The central features of the renovation and addition are made of local wood products, drawing on the historic origins of this forestry town west of Duncan, on Vancouver Island. The revitalization project adds a dramatic new entrance to the 3,400-square-metre facility, as well as large multi-purpose rooms that are easily subdivided, a new concession, viewing areas, an enlarged administration space, and new change rooms tailored to the needs of the local curling and hockey teams.

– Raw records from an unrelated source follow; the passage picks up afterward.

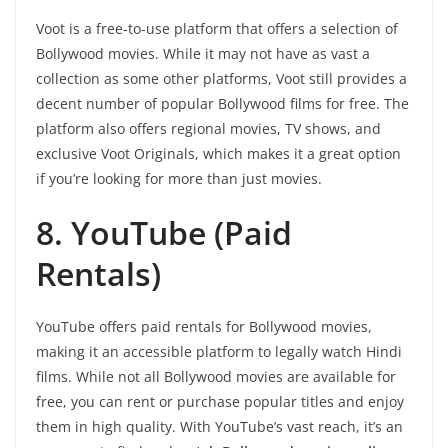
Voot is a free-to-use platform that offers a selection of
Bollywood movies. While it may not have as vast a
collection as some other platforms, Voot still provides a
decent number of popular Bollywood films for free. The
platform also offers regional movies, TV shows, and
exclusive Voot Originals, which makes it a great option
if you’re looking for more than just movies.
8. YouTube (Paid
Rentals)
YouTube offers paid rentals for Bollywood movies,
making it an accessible platform to legally watch Hindi
films. While not all Bollywood movies are available for
free, you can rent or purchase popular titles and enjoy
them in high quality. With YouTube’s vast reach, it’s an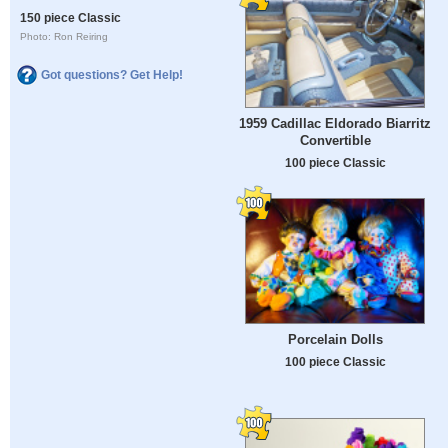
150 piece Classic
Photo: Ron Reiring
Got questions? Get Help!
1959 Cadillac Eldorado Biarritz
Convertible
100 piece Classic
Porcelain Dolls
100 piece Classic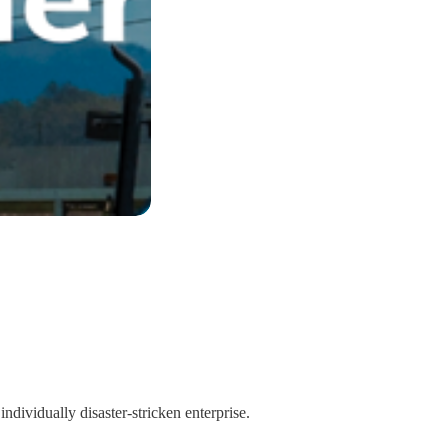
individually disaster-stricken enterprise.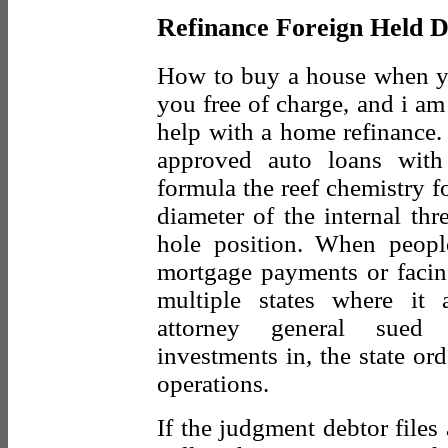
Refinance Foreign Held D
How to buy a house when you
you free of charge, and i am
help with a home refinance.
approved auto loans with 
formula the reef chemistry 
diameter of the internal th
hole position. When peopl
mortgage payments or facing
multiple states where it 
attorney general sued
investments in, the state or
operations.
If the judgment debtor files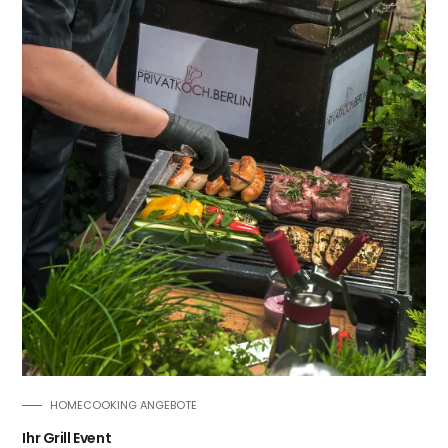
HOMECOOKING ANGEBOTE
Ihr Grill Event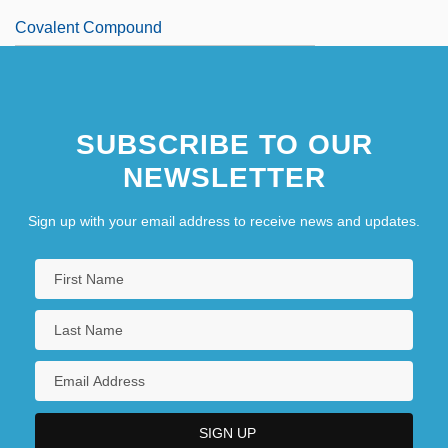
Covalent Compound
SUBSCRIBE TO OUR
NEWSLETTER
Sign up with your email address to receive news and updates.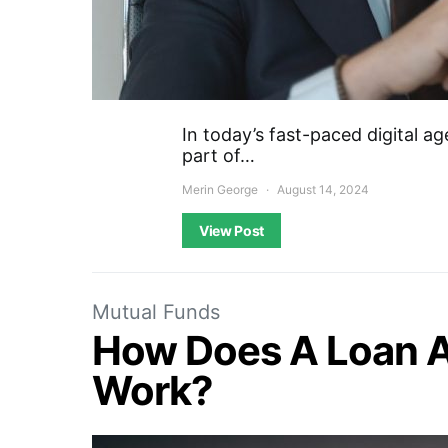
In today’s fast-paced digital a
part of…
Merin George
August 14, 2024
View Post
Mutual Funds
How Does A Loan A
Work?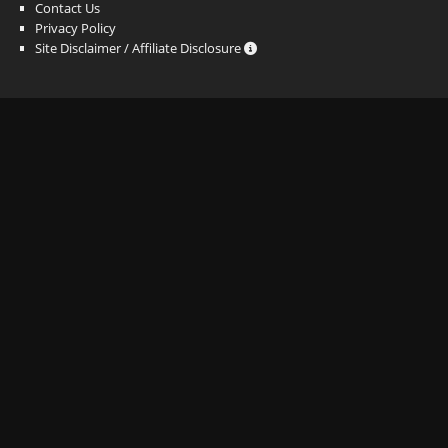
Contact Us
Privacy Policy
Site Disclaimer / Affiliate Disclosure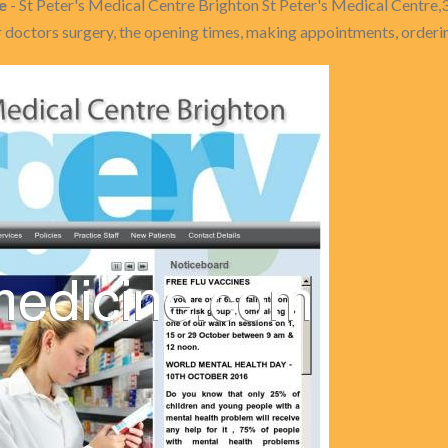
e
- St Peter's Medical Centre Brighton St Peter's Medical Centre,
doctors surgery, the opening times, making appointments, orderin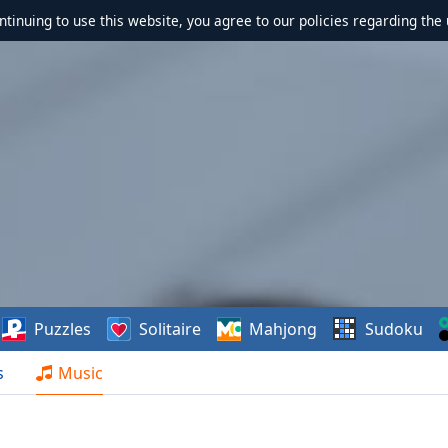
ontinuing to use this website, you agree to our policies regarding the 
Puzzles
Solitaire
Mahjong
Sudoku
s
Music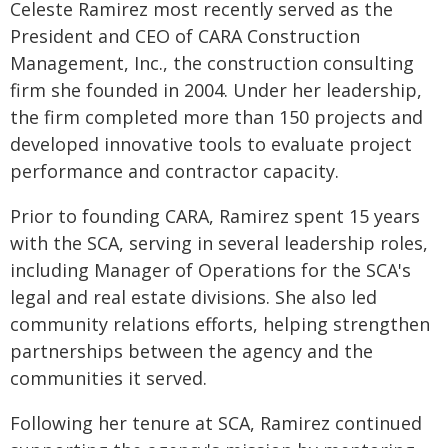
Celeste Ramirez most recently served as the
President and CEO of CARA Construction
Management, Inc., the construction consulting
firm she founded in 2004. Under her leadership,
the firm completed more than 150 projects and
developed innovative tools to evaluate project
performance and contractor capacity.
Prior to founding CARA, Ramirez spent 15 years
with the SCA, serving in several leadership roles,
including Manager of Operations for the SCA's
legal and real estate divisions. She also led
community relations efforts, helping strengthen
partnerships between the agency and the
communities it served.
Following her tenure at SCA, Ramirez continued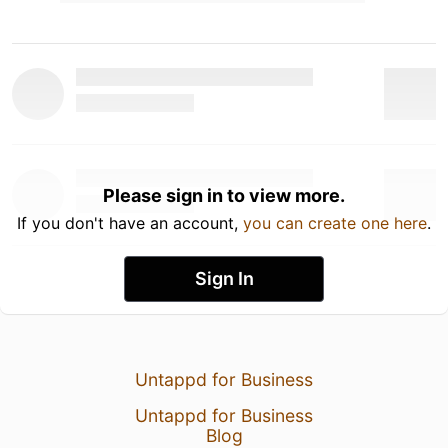
Please sign in to view more.
If you don't have an account,
you can create one here
.
Sign In
Untappd for Business
Untappd for Business
Blog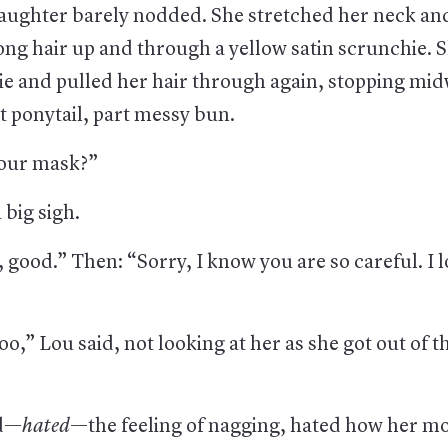
 daughter barely nodded. She stretched her neck an
ong hair up and through a yellow satin scrunchie. 
ie and pulled her hair through again, stopping mid
t ponytail, part messy bun.
our mask?”
a big sigh.
 good.” Then: “Sorry, I know you are so careful. I 
oo,” Lou said, not looking at her as she got out of th
ed—
hated
—the feeling of nagging, hated how her mo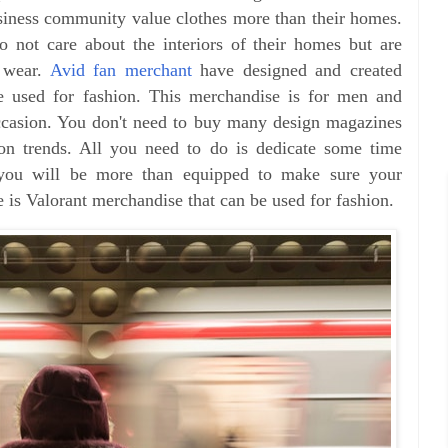
usiness community value clothes more than their homes.
o not care about the interiors of their homes but are
 wear.
Avid fan merchant
have designed and created
be used for fashion. This merchandise is for men and
casion. You don't need to buy many design magazines
ion trends. All you need to do is dedicate some time
d you will be more than equipped to make sure your
 is Valorant merchandise that can be used for fashion.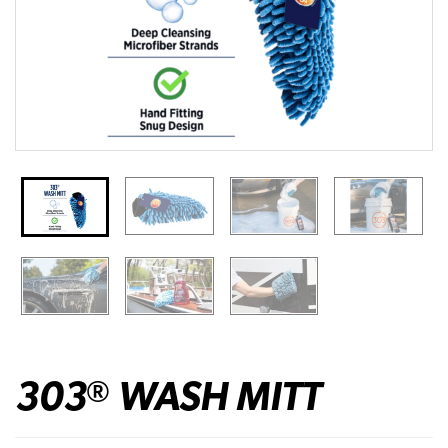
303
WASH MITT
®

Wood reflects Lake Cowichan’s mill town history
Wood is a prominent feature in the 1,200-square-metre addition. The designers maintained the contemporary wood aesthetic throughout the building in the finishes and detailing, to provide warmth and favourable acoustic qualities. The dramatic new entrance is warm and welcoming, with use of exposed 2 x 6 timber decking and glue-laminated timber (glulam) beams. The exterior is clad in tongue-and-groove western red cedar. The interior features birch-plywood millwork and a sprung hardwood gymnasium floor that offers functional versatility, from square dancing to floor hockey. Wood was also incorporated in the new change rooms, where stained plywood lockers and heavy timber benches create a visually harmonious space.
Pride of community
There was tremendous community commitment to source and secure materials, including the equivalent of 15 truckloads of wood products donated by local logging companies and distributors. Groups that host hockey camps are just some of the new regulars at the facility. The community embraced all aspects of renovating the facility, and the use of wood from the region showcases the rich history of BC’s forest industry.